(Records from a data collection)
<<<<
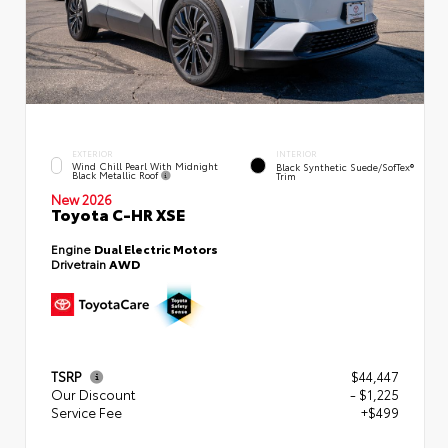
EXTERIOR
INTERIOR
Wind Chill Pearl With Midnight
Black Synthetic Suede/SofTex®
Black Metallic Roof
Trim
New 2026
Toyota C-HR XSE
Engine
Dual Electric Motors
Drivetrain
AWD
TSRP
$44,447
Our Discount
- $1,225
Service Fee
+$499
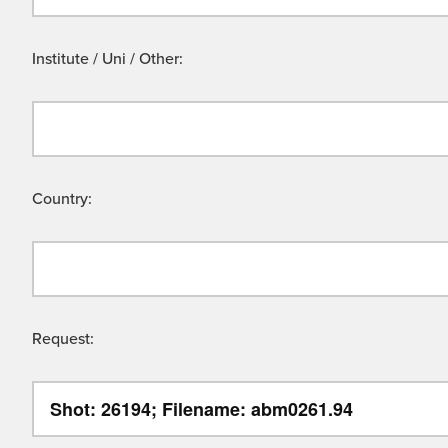
Institute / Uni / Other:
Country:
Request:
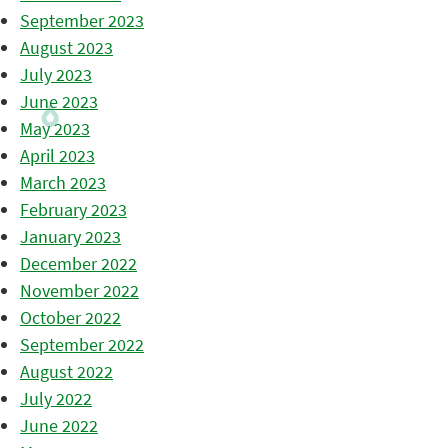
September 2023
August 2023
July 2023
June 2023
May 2023
April 2023
March 2023
February 2023
January 2023
December 2022
November 2022
October 2022
September 2022
August 2022
July 2022
June 2022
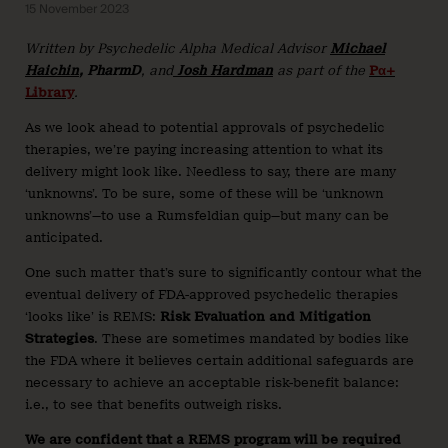
15 November 2023
Written by Psychedelic Alpha Medical Advisor
Michael
Haichin
, PharmD
, and
Josh Hardman
as part of the
Pα+
Library
.
As we look ahead to potential approvals of psychedelic
therapies, we’re paying increasing attention to what its
delivery might look like. Needless to say, there are many
‘unknowns’. To be sure, some of these will be ‘unknown
unknowns’—to use a Rumsfeldian quip—but many can be
anticipated.
One such matter that’s sure to significantly contour what the
eventual delivery of FDA-approved psychedelic therapies
‘looks like’ is REMS:
Risk Evaluation and Mitigation
Strategies
. These are sometimes mandated by bodies like
the FDA where it believes certain additional safeguards are
necessary to achieve an acceptable risk-benefit balance:
i.e., to see that benefits outweigh risks.
We are confident that a REMS program will be required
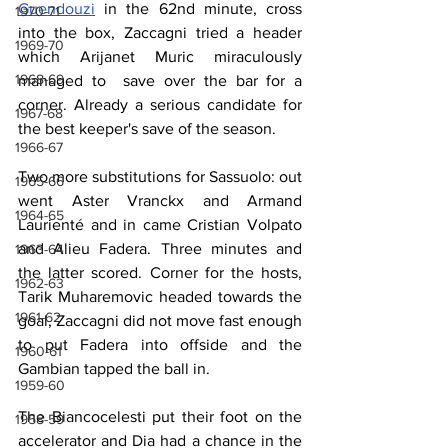
Guendouzi
 in the 62nd minute, cross 
1970-71
into the box, Zaccagni tried a header 
1969-70
which Arijanet Muric miraculously 
1968-69
managed to  save over the bar for a 
corner. Already a serious candidate for 
1967-68
the best keeper's save of the season.
1966-67
Two more substitutions for Sassuolo: out 
1965-66
went Aster Vranckx and Armand 
1964-65
Laurienté and in came Cristian Volpato 
and Alieu Fadera. Three minutes and 
1963-64
the latter scored. Corner for the hosts, 
1962-63
Tarik Muharemovic headed towards the 
1961-62
goal, Zaccagni did not move fast enough 
to put Fadera into offside and the 
1960-61
Gambian tapped the ball in.
1959-60
The Biancocelesti put their foot on the 
1958-59
accelerator and Dia had a chance in the 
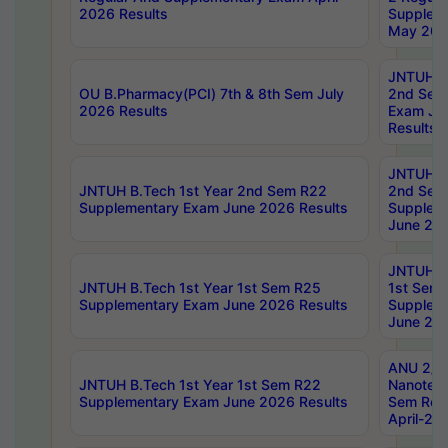
2026 Results
Supplem
May 202
JNTUH B.
OU B.Pharmacy(PCI) 7th & 8th Sem July
2nd Sem
2026 Results
Exam Ju
Results
JNTUH B.
JNTUH B.Tech 1st Year 2nd Sem R22
2nd Sem
Supplementary Exam June 2026 Results
Supplem
June 202
JNTUH B.
JNTUH B.Tech 1st Year 1st Sem R25
1st Sem
Supplementary Exam June 2026 Results
Supplem
June 202
ANU 2/5
JNTUH B.Tech 1st Year 1st Sem R22
Nanotec
Supplementary Exam June 2026 Results
Sem Reg
April-20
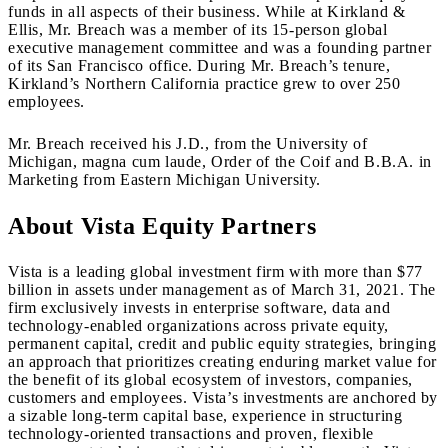
funds in all aspects of their business. While at Kirkland &
Ellis, Mr. Breach was a member of its 15-person global
executive management committee and was a founding partner
of its San Francisco office. During Mr. Breach’s tenure,
Kirkland’s Northern California practice grew to over 250
employees.
Mr. Breach received his J.D., from the University of
Michigan, magna cum laude, Order of the Coif and B.B.A. in
Marketing from Eastern Michigan University.
About Vista Equity Partners
Vista is a leading global investment firm with more than $77
billion in assets under management as of March 31, 2021. The
firm exclusively invests in enterprise software, data and
technology-enabled organizations across private equity,
permanent capital, credit and public equity strategies, bringing
an approach that prioritizes creating enduring market value for
the benefit of its global ecosystem of investors, companies,
customers and employees. Vista’s investments are anchored by
a sizable long-term capital base, experience in structuring
technology-oriented transactions and proven, flexible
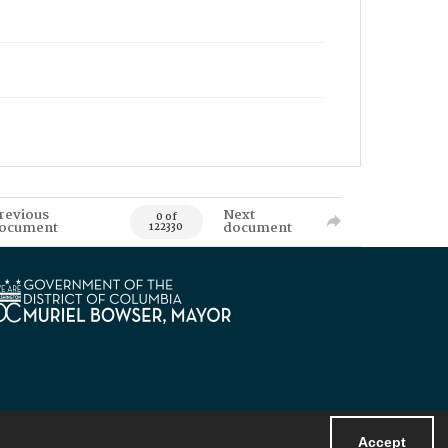
revious
Next
0 of
ocument
document
122330
Accept
Powered by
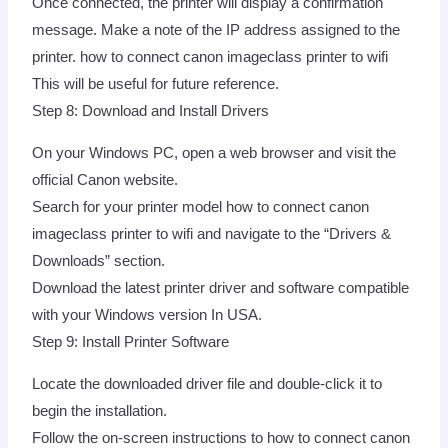
Once connected, the printer will display a confirmation
message. Make a note of the IP address assigned to the
printer. how to connect canon imageclass printer to wifi
This will be useful for future reference.
Step 8: Download and Install Drivers
On your Windows PC, open a web browser and visit the
official Canon website.
Search for your printer model how to connect canon
imageclass printer to wifi and navigate to the “Drivers &
Downloads” section.
Download the latest printer driver and software compatible
with your Windows version In USA.
Step 9: Install Printer Software
Locate the downloaded driver file and double-click it to
begin the installation.
Follow the on-screen instructions to how to connect canon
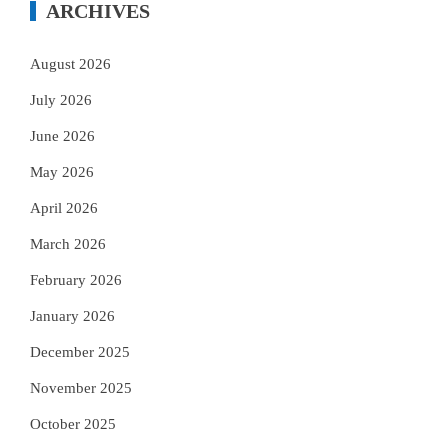
ARCHIVES
August 2026
July 2026
June 2026
May 2026
April 2026
March 2026
February 2026
January 2026
December 2025
November 2025
October 2025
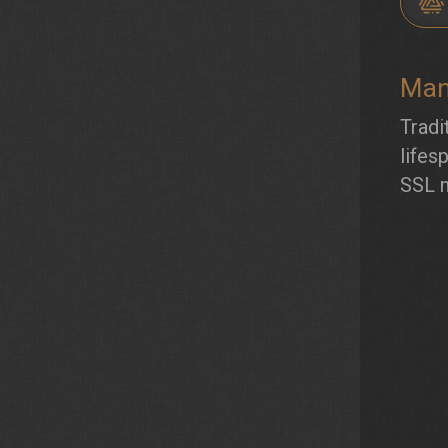
Man
Tradi
lifes
SSL 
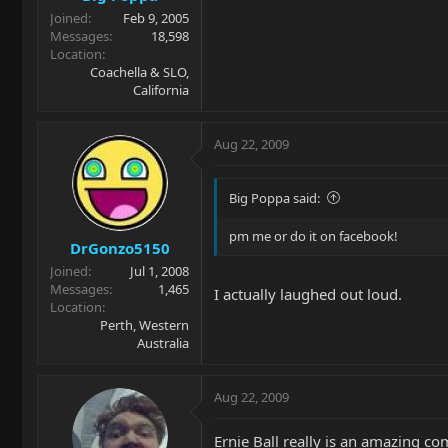
Joined
Feb 9, 2005
Messages
18,598
Location
Coachella & SLO,
California
Aug 22, 2009
Big Poppa said:
pm me or do it on facebook!
DrGonzo5150
Joined
Jul 1, 2008
Messages
1,465
I actually laughed out loud.
Location
Perth, Western
Australia
Aug 22, 2009
Ernie Ball really is an amazing co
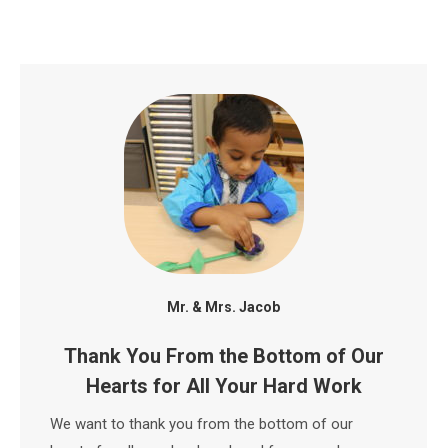
Mr. & Mrs. Jacob
Thank You From the Bottom of Our
Hearts for All Your Hard Work
We want to thank you from the bottom of our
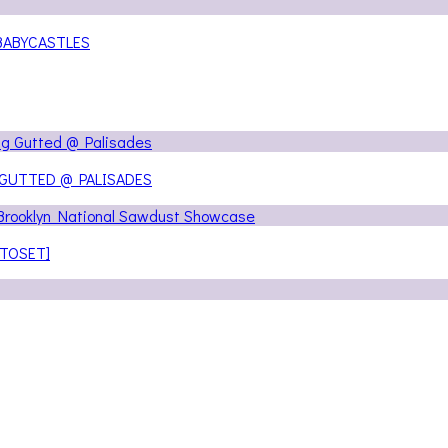
@ BABYCASTLES
 GUTTED @ PALISADES
OTOSET]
>>>>
Task directions: Go through the entries and copy each line holding the string "Year".

Response box:
JNTUH B.Tech 1st Year 2nd Sem R22
JNTUH B.Tech 1st Year 1st Sem R25
JNTUH B.Tech 1st Year 1st Sem R22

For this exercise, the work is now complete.